Assignment:
Examine each line of the listing below. Copy those in which the string "Kinderbuch" appears.

Material shown:

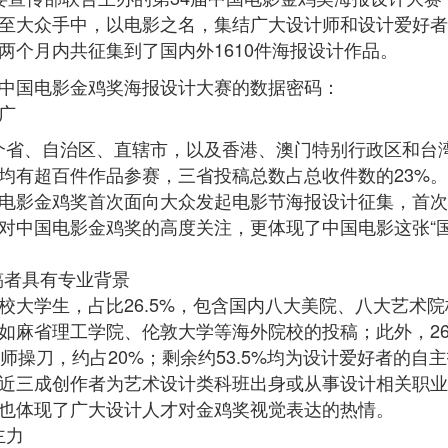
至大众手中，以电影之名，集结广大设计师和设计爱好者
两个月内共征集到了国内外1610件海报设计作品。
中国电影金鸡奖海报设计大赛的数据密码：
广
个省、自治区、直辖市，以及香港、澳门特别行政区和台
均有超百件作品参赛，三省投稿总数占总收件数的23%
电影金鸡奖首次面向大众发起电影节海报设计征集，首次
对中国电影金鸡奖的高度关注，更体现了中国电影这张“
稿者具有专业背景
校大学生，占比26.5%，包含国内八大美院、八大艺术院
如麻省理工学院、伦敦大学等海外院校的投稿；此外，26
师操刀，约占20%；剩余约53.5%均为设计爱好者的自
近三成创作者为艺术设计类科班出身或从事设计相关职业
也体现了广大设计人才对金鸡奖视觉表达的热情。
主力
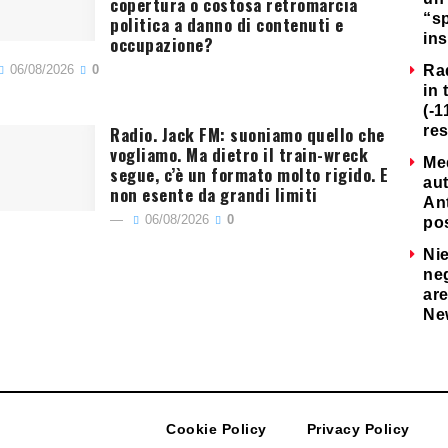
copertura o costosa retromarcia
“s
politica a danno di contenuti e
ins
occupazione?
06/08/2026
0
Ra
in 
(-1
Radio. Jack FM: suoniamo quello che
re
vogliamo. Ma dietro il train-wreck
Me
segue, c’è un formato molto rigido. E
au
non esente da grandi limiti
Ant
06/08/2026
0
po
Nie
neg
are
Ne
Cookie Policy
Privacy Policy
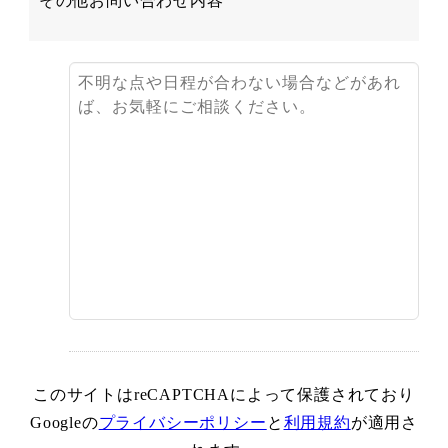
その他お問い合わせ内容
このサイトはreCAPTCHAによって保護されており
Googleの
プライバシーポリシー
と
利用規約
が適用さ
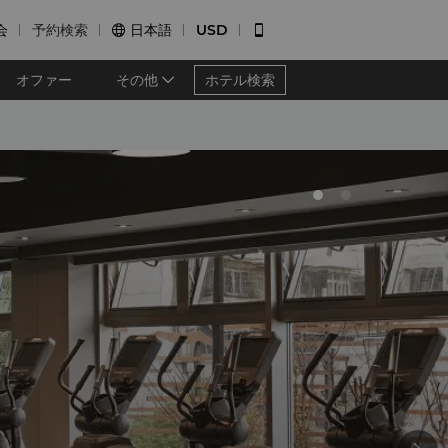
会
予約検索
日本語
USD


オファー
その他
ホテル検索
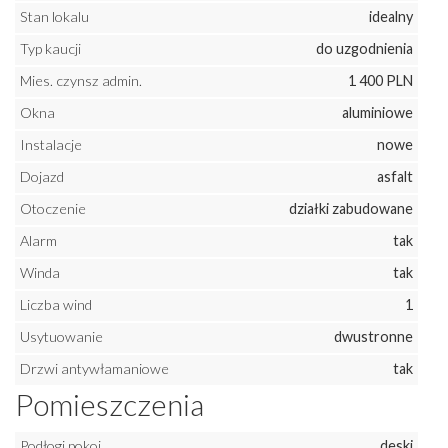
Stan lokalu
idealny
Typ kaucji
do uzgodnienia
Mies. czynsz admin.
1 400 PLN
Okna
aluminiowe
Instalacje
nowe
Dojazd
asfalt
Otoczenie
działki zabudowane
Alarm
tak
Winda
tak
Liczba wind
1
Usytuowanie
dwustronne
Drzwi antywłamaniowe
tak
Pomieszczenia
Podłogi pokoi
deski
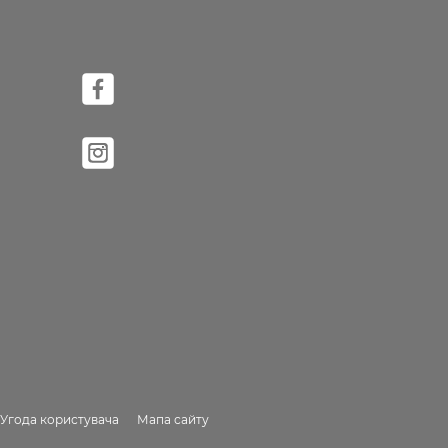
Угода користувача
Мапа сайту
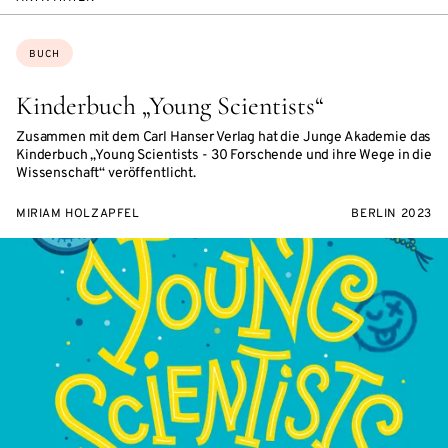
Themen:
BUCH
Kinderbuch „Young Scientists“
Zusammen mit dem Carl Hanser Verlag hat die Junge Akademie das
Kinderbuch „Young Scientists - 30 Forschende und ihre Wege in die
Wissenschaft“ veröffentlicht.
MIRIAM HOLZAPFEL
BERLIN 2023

Solution:
Kinderbuch „Young Scientists“
Kinderbuch „Young Scientists - 30 Forschende und ihre Wege in die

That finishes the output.